BOULDER, Colo. –
As Timothy John stood outside the Boulder Public Library clutching a cup of coffee Monday afternoon, the homeless man said he was there for a simple reason.
The library’s warm, and welcoming, he said. There are lots of computers, and John, who’s been homeless for months since losing his job working on oil wells across Colorado, Wyoming and Utah, uses them to update his resume.
“Where would you go?” he asked.
Over the past few months, city officials say, growing numbers of homeless people have been spending time in and around the Boulder Public Library’s main branch, at 1001 Arapahoe Ave. It might be a sign of the economic times, or just a geographic shift, observers say.
“The Boulder Public Library reports an increase in apparently homeless persons seeking day shelter in the main library and people along the creek near the library,” Richard Johnson, Boulder’s director of community service, wrote in a memo to the City Council last week.
“This may be due to an increase in homelessness, but may also be attributed to migration from Eben Fine Park, further upstream, which has recently seen a decrease in the number of apparently homeless individuals using the park as a gathering place.”
This spring, officials from several city departments — police, Municipal Court, library staff and others — will meet to try to figure out how to respond to the increase, Johnson said.
“It’ll be good to all sit down and figure out where we are,” he said.
Johnson said the recession may not be behind the shift. People who’ve been pushed into unemployment and homelessness by tough economic times are probably a distinct population from the “chronically homeless” who spend their time in and around the library, he said.
James Budd, a formerly homeless man who spent years on the streets in Boulder, said he thinks the increased presence of homeless people near the library may be due to their exodus from Eben G. Fine Park.
Budd said the park isn’t as accommodating to homeless people as it used to be — especially since the parks department installed a children’s playground a few years ago.
Now, he said, homeless people are likely to be moved along by police.
“Eben G. Fine has become a sanctified place for soccer moms,” Budd said. “Women with kids — they can’t hang out down in Central Park because of the homeless people, so they go up there… It’s family time up there during the day, so we stay the hell away.”
Boulder police spokeswoman Sarah Huntley said officers have been increasing patrols all along Boulder Creek “in response to some quality-of-life issues that have been occurring along that pathway.”

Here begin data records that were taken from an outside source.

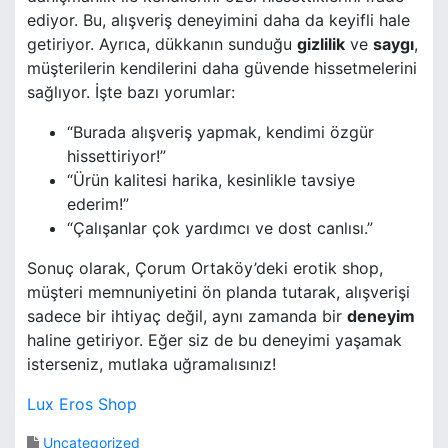
ediyor. Bu, alışveriş deneyimini daha da keyifli hale
getiriyor. Ayrıca, dükkanın sunduğu
gizlilik
ve
saygı
,
müşterilerin kendilerini daha güvende hissetmelerini
sağlıyor. İşte bazı yorumlar:
“Burada alışveriş yapmak, kendimi özgür
hissettiriyor!”
“Ürün kalitesi harika, kesinlikle tavsiye
ederim!”
“Çalışanlar çok yardımcı ve dost canlısı.”
Sonuç olarak, Çorum Ortaköy’deki erotik shop,
müşteri memnuniyetini ön planda tutarak, alışverişi
sadece bir ihtiyaç değil, aynı zamanda bir
deneyim
haline getiriyor. Eğer siz de bu deneyimi yaşamak
isterseniz, mutlaka uğramalısınız!
Lux Eros Shop
Uncategorized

Lynn Reed, the library’s information services manager, said homeless people have always been a part of libraries. As she spoke Monday afternoon, homeless people — mostly men — were sitting quietly at tables and in chairs tucked into corners of the library.

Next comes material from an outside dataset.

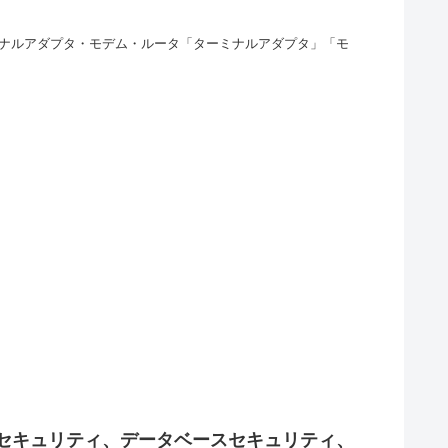
ナルアダプタ・モデム・ルータ「ターミナルアダプタ」「モ
セキュリティ、データベースセキュリティ、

They were reading newspapers and books, or watching videos on YouTube. Reed said she hasn’t noticed a sizable increase in that group’s population.

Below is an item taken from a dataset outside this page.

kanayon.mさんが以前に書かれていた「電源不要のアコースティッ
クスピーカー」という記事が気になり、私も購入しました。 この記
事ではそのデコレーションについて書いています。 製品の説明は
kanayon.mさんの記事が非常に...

“I’m thrilled that they’re here,” she said. “They’re very engaged with the library.”
But, she said, there is another group of transients who are more likely to show up when the weather’s cold. They’re just “congregating,” she said, using the library as a place to warm up. And they’re the people other patrons are more likely to notice and complain about.
“It’s a community issue,” she said. “It impacts the library, but at the end of the day, it’s a community issue.”